The change in leadership is a positive signal too. Renewed bull markets are not usually led by the same sectors that led the previous up-cycle. The rally since June has seen a shift from the growth stocks that led the pandemic bull to boring old utilities, energy and dividend paying shares. There’s more to this than investors simply being tempted back into what worked before.

Those are the positives. There are some important notes of caution too. The first is that sentiment has quickly recovered from the abnormally low levels it reached in June. I’d feel more positive if more people still felt negative. Valuations tell a similar story. The rally has pushed earnings multiples back up to levels that don’t feel obviously cheap.

And those valuations are not likely to be rescued by earnings. The results season just finished was not as bad as some feared, but strip out soaring energy profits and the rest of the market is only just moving in the right direction. Earnings are not a drag on the market, but they are not providing much of a tailwind either. Finally, interest rates. Yes, the terminal point of the cycle may be a bit lower than we feared, but the Fed is not finished yet by any stretch.

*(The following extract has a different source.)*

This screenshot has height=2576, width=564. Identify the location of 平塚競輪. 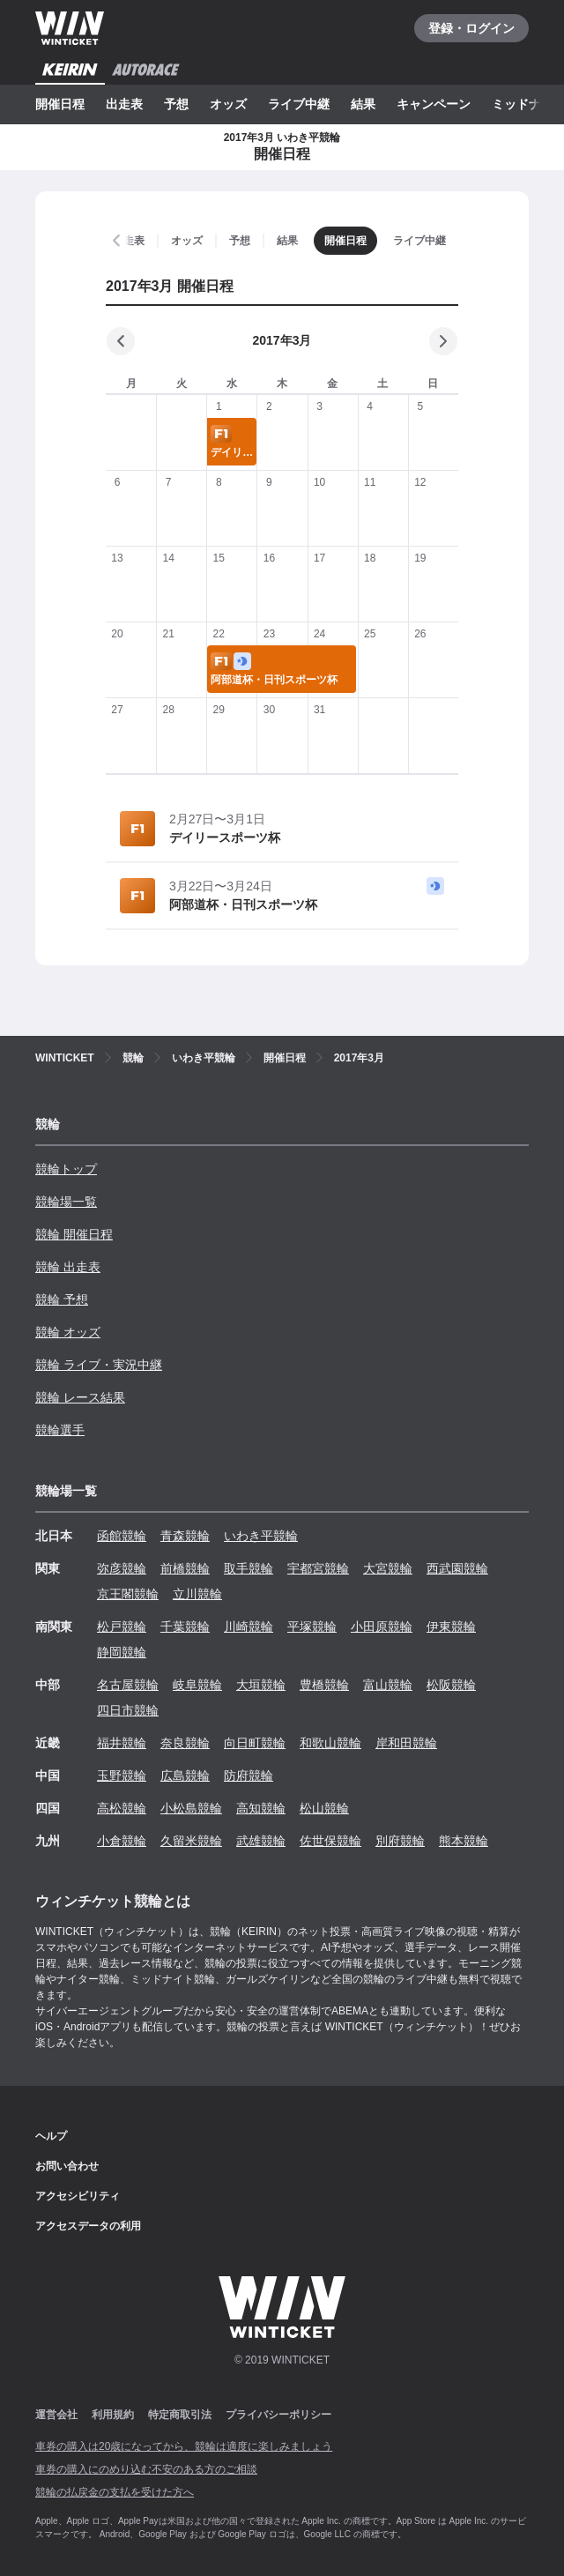 (312, 1626).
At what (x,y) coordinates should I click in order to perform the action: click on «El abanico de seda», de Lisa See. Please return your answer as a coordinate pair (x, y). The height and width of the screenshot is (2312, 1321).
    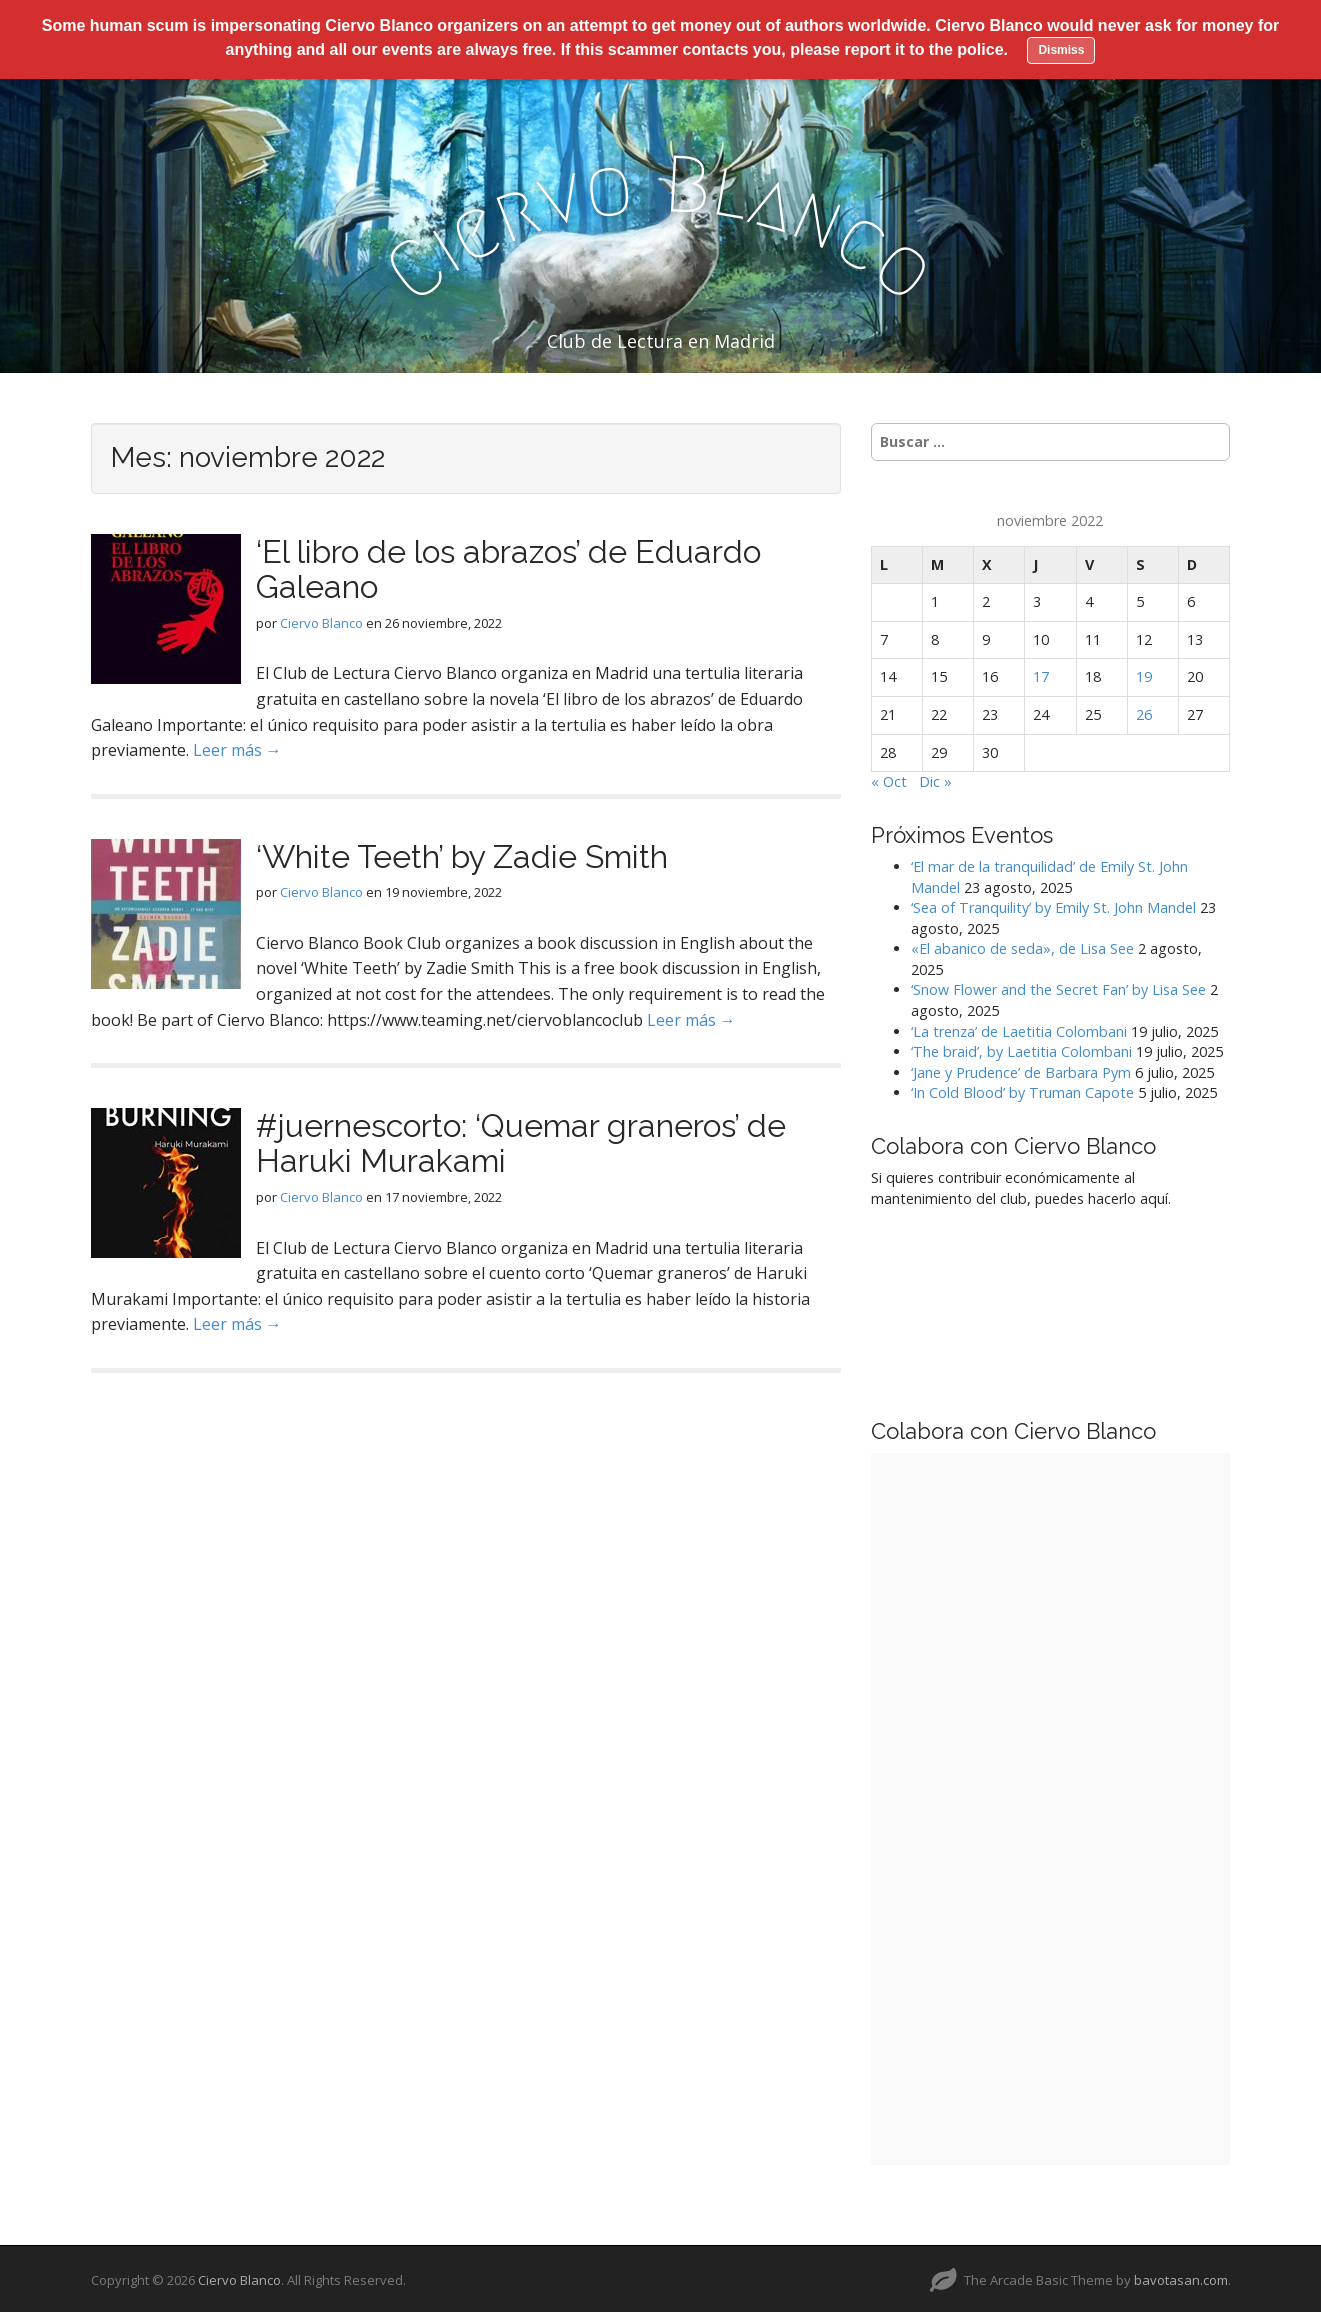     Looking at the image, I should click on (1022, 945).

In short, we don’t know if this is the start of a renewed bull or a bear market rally. And, if you are anything like me, that probably means you have spent the past two months doing little, watching the market rise and getting irritated that another opportunity has passed you by. Well, rather than get cross we should get real. That is how things always are. The way our brains are wired to avoid loss and pain means we will usually miss these short-term trades. We probably shouldn’t even try.

A far better approach to benefiting from the summer rebound would have been to have invested regularly, systematically and without emotion as the market fell through the first six months of the year. Anyone who had done that would have found themselves usefully exposed to the market in June despite, not because of, what they felt about the economic and investment outlook.

When I play golf, I start the round with a plan. I know which club I’m going to use and when. What usually happens is that I have a couple of bad holes, I start to chase my score, try to match the great shot my partner has just played….and reach for my driver. It’s invariably a bad idea, the equivalent of jumping feet first into the market at the top of a bear market rally. Stick to the plan. Eliminate the emotion. Do as I say, not as I play.

Tom Stevenson is an investment director at Fidelity International. The views are his own.